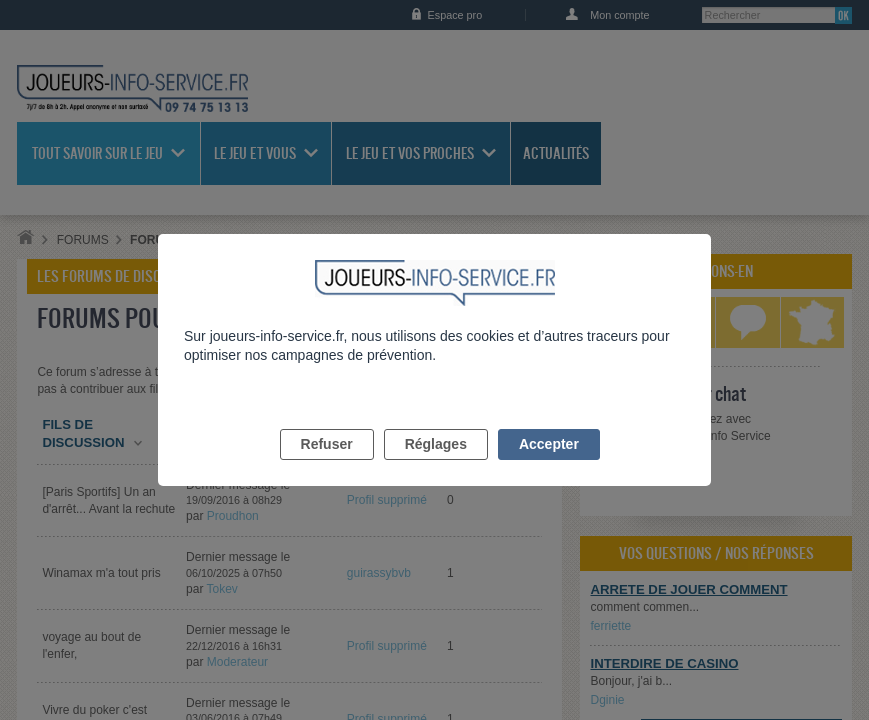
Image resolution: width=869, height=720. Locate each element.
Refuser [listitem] (327, 467)
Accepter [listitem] (549, 467)
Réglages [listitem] (436, 467)
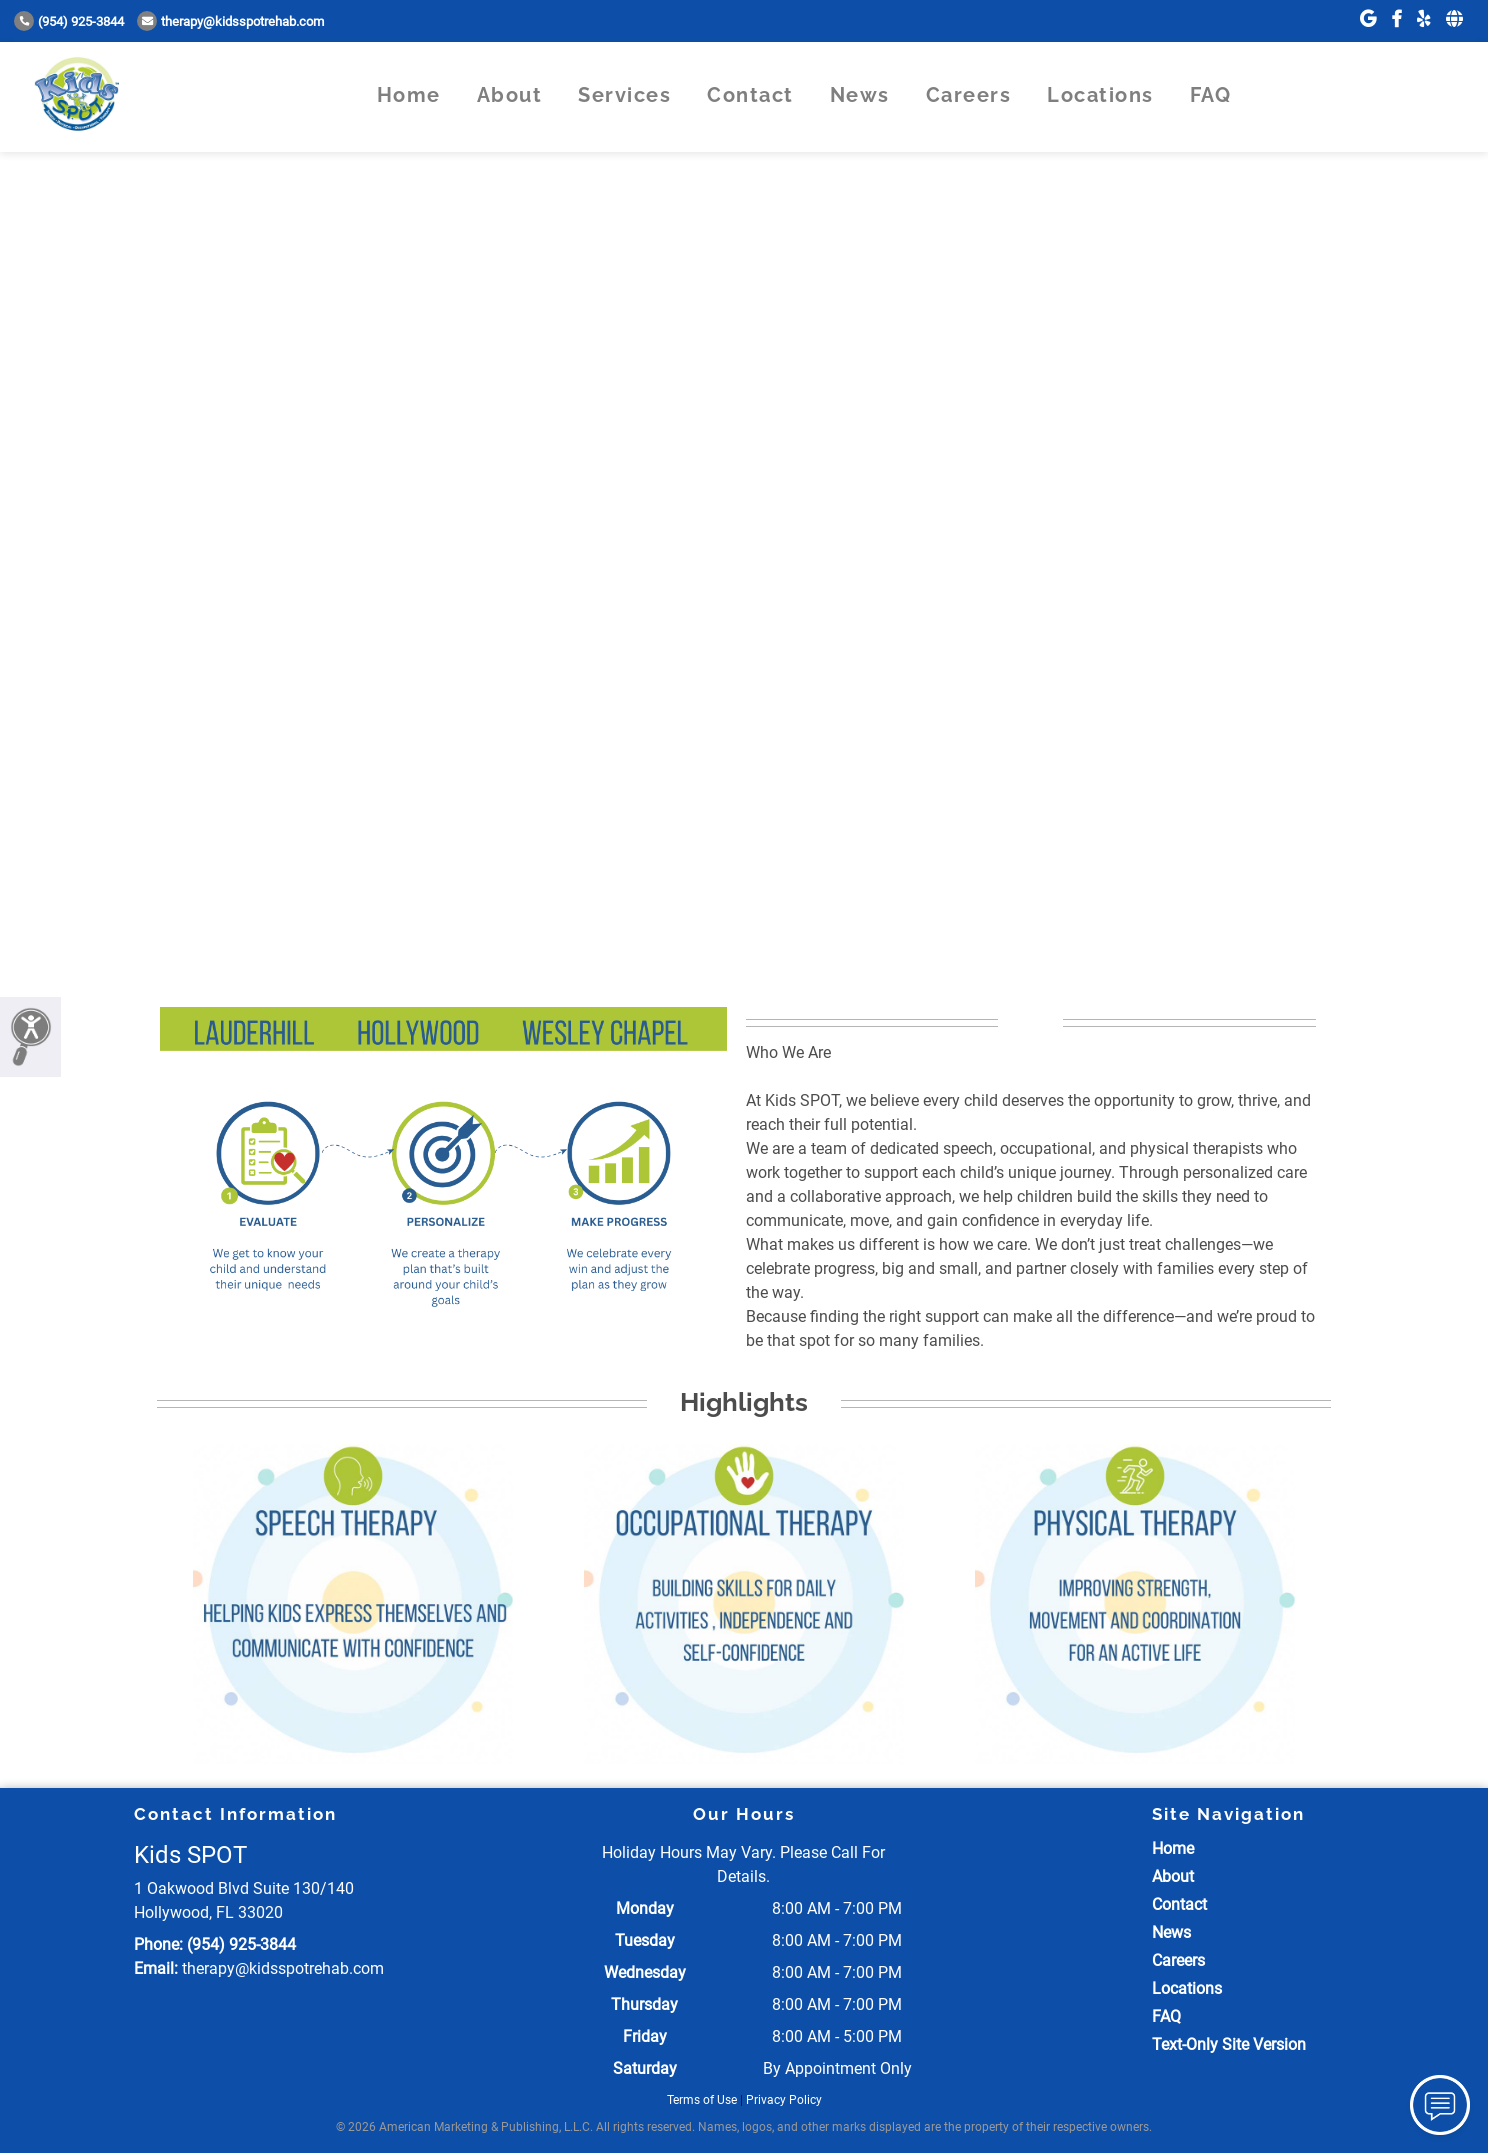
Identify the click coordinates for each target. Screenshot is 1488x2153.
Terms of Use (702, 2100)
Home (409, 95)
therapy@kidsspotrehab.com (230, 21)
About (510, 95)
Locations (1100, 95)
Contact (750, 95)
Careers (969, 95)
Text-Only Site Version (1229, 2044)
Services (624, 95)
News (860, 95)
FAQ (1211, 95)
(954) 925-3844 (69, 21)
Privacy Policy (784, 2100)
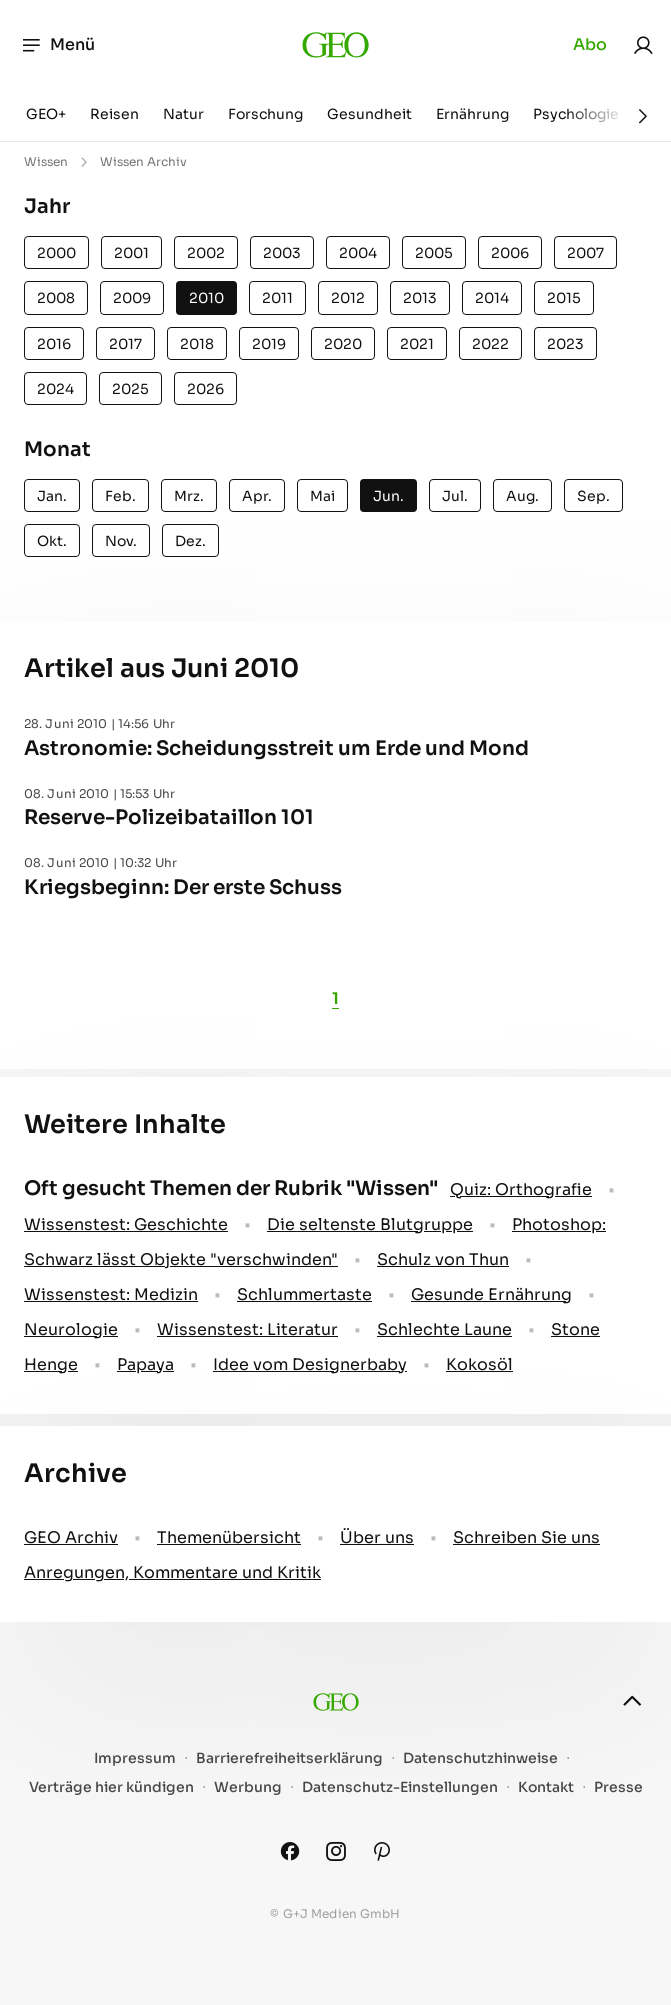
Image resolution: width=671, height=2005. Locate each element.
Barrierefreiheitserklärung (289, 1758)
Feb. (120, 496)
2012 (348, 298)
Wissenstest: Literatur (247, 1329)
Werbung (248, 1787)
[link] (643, 45)
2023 (565, 344)
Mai (322, 496)
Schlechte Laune (444, 1329)
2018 (197, 344)
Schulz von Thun (443, 1259)
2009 (132, 298)
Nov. (121, 541)
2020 (343, 344)
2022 (490, 344)
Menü (57, 45)
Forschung (265, 114)
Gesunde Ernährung (491, 1294)
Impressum (135, 1758)
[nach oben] (632, 1701)
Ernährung (472, 114)
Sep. (593, 496)
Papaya (145, 1364)
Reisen (114, 114)
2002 (206, 253)
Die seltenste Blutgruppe (370, 1224)
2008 (56, 298)
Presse (618, 1787)
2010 (206, 298)
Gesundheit (369, 114)
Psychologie (576, 114)
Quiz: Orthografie (521, 1189)
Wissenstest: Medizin (111, 1294)
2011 (277, 298)
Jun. (388, 496)
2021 (417, 344)
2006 (510, 253)
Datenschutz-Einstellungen (400, 1787)
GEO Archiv (71, 1537)
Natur (183, 114)
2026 (205, 389)
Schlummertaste (304, 1294)
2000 (56, 253)
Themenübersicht (229, 1537)
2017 (125, 344)
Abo (590, 44)
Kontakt (546, 1787)
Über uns (377, 1537)
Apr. (257, 496)
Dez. (190, 541)
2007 (585, 253)
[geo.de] (335, 45)
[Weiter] (643, 116)
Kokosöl (479, 1364)
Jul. (455, 496)
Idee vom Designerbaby (310, 1364)
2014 (492, 298)
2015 (564, 298)
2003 (282, 253)
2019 (269, 344)
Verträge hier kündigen (111, 1787)
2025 (130, 389)
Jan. (52, 496)
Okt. (52, 541)
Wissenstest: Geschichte (126, 1224)
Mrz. (189, 496)
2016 (54, 344)
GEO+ (46, 114)
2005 (434, 253)
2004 (358, 253)
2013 (420, 298)
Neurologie (71, 1329)
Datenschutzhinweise (480, 1758)
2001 (131, 253)
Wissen (46, 161)
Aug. (522, 496)
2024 (55, 389)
§
#### [Task directions]
Return, exactly and without additions, the lines that run from the one containing "2019 (269, 344)" to the end of the material above.

#### [Answer to this exercise]
2019 (269, 344)
Verträge hier kündigen (111, 1787)
2025 (130, 389)
Jan. (52, 496)
Okt. (52, 541)
Wissenstest: Geschichte (126, 1224)
Mrz. (189, 496)
2016 (54, 344)
GEO+ (46, 114)
2005 (434, 253)
2004 (358, 253)
2013 (420, 298)
Neurologie (71, 1329)
Datenschutzhinweise (480, 1758)
2001 (131, 253)
Wissen (46, 161)
Aug. (522, 496)
2024 (55, 389)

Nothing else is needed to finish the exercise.